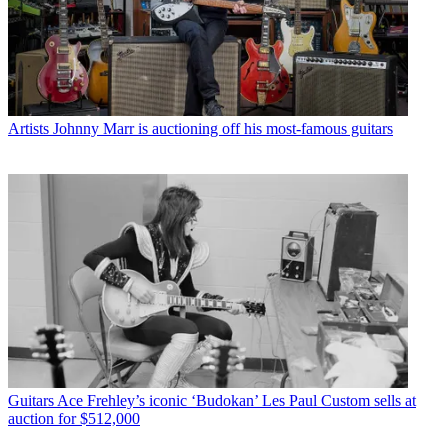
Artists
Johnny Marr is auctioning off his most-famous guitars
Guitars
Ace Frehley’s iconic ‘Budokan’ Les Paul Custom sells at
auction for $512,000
==
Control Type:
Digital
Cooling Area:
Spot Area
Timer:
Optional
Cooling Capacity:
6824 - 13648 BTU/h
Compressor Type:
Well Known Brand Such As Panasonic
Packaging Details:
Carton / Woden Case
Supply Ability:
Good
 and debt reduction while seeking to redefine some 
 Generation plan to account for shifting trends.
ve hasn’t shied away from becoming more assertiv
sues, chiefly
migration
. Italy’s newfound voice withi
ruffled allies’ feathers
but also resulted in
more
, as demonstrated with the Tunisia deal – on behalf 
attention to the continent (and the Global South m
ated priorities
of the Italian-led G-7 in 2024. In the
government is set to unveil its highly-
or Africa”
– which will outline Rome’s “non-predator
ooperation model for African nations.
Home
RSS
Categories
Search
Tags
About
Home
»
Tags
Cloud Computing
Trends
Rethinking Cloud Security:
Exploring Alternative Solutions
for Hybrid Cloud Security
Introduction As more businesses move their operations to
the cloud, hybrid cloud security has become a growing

**Exercise directions:**
Above are records; repeat only the lines starting at the line with "ooperation model for African nations." and ending at the line with "the cloud, hybrid", exactly as they appear, both included.

**Solution for this task:**
ooperation model for African nations.
Home
RSS
Categories
Search
Tags
About
Home
»
Tags
Cloud Computing
Trends
Rethinking Cloud Security:
Exploring Alternative Solutions
for Hybrid Cloud Security
Introduction As more businesses move their operations to
the cloud, hybrid cloud security has become a growing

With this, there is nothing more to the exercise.